> Extracted data
◆ ◆ ◆ ◆ ◆

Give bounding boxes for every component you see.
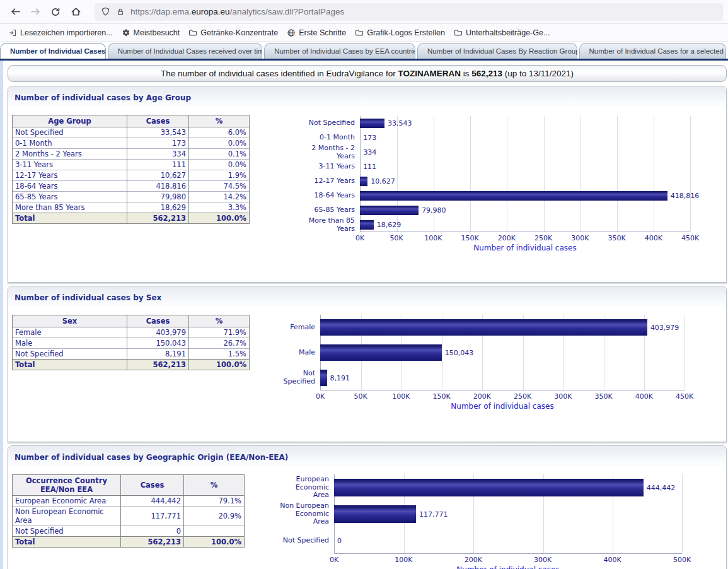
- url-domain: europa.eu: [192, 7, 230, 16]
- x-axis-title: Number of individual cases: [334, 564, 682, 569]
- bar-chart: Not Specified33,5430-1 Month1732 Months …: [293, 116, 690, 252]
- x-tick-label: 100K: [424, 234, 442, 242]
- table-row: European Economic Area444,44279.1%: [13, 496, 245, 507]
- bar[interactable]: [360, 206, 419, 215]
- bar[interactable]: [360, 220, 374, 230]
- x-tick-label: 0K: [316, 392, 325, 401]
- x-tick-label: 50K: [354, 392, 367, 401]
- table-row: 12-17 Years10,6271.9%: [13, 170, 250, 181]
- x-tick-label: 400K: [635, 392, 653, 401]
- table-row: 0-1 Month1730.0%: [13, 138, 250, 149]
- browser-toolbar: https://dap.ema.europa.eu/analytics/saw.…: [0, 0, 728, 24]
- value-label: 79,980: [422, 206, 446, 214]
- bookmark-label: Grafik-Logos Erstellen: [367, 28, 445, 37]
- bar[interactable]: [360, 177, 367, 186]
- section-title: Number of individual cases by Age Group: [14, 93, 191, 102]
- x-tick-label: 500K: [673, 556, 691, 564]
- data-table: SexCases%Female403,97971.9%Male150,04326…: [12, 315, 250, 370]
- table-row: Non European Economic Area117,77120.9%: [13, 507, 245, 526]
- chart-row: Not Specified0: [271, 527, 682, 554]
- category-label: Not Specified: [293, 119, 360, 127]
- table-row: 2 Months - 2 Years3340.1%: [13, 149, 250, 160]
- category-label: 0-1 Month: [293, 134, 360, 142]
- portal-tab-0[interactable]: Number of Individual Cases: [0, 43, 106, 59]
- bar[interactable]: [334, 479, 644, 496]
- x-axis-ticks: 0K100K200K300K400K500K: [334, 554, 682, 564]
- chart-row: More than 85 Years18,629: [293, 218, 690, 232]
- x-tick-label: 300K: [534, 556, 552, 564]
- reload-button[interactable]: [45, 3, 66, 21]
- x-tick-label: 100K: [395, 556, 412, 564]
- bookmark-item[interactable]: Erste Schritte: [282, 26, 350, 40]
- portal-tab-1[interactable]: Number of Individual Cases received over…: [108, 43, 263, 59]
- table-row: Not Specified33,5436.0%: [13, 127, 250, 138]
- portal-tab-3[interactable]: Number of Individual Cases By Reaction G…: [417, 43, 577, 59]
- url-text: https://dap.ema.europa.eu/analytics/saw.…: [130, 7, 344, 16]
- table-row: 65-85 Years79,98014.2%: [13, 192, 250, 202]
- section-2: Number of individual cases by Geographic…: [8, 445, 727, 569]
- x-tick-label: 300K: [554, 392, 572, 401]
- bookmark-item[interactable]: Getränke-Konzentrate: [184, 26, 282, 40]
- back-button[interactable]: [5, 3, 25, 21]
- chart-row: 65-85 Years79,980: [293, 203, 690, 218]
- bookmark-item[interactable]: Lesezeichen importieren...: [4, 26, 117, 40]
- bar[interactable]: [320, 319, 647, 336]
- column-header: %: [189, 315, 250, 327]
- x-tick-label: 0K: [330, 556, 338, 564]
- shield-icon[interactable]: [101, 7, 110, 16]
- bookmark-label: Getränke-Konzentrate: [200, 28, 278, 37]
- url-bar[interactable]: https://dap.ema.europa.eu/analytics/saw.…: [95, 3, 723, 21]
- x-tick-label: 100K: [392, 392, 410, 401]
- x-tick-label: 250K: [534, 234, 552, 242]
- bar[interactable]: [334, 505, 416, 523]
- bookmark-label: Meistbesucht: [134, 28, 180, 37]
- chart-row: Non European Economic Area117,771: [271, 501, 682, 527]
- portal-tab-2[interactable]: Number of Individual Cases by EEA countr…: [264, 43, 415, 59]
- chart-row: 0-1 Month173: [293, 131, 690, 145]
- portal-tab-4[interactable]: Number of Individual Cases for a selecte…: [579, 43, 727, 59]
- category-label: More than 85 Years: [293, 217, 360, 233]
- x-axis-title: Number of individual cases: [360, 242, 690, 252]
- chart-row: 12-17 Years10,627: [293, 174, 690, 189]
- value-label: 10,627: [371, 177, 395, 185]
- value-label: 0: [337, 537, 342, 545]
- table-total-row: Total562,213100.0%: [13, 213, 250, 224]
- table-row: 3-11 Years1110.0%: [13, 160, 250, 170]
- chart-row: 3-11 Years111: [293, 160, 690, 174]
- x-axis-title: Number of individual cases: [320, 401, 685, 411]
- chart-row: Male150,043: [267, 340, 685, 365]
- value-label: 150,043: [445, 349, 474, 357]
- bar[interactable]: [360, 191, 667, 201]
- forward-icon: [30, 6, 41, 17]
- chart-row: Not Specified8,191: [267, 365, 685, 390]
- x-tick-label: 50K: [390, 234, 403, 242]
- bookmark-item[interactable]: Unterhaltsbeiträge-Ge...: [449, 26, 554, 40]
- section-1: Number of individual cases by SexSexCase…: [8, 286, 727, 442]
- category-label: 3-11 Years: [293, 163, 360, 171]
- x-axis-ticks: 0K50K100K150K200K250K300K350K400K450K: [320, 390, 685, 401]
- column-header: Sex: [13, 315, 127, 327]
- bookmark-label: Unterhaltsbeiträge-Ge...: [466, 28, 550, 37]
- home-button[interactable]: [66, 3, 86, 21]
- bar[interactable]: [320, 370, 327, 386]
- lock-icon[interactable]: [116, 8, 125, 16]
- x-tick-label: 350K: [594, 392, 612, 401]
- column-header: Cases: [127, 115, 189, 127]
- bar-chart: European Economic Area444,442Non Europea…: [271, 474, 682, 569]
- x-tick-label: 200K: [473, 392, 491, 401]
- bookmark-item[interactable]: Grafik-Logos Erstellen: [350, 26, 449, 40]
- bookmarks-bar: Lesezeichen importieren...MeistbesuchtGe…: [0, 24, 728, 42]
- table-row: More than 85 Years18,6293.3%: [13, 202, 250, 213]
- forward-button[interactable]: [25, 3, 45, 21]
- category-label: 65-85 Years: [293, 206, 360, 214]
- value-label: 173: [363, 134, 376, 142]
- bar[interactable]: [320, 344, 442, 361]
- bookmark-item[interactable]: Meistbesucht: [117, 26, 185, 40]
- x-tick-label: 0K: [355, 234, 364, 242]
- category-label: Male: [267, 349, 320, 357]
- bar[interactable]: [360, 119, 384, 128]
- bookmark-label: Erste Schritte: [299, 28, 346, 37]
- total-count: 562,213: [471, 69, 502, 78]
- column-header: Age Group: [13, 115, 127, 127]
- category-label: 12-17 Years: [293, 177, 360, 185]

◆ ◆ ◆ ◆ ◆

> Work order
Scan the entries above for the word "Konzentrate" and collect each line holding it.

> Worked solution
- bookmark-item[interactable]: Getränke-Konzentrate: [184, 26, 282, 40]
- bookmark-label: Getränke-Konzentrate: [200, 28, 278, 37]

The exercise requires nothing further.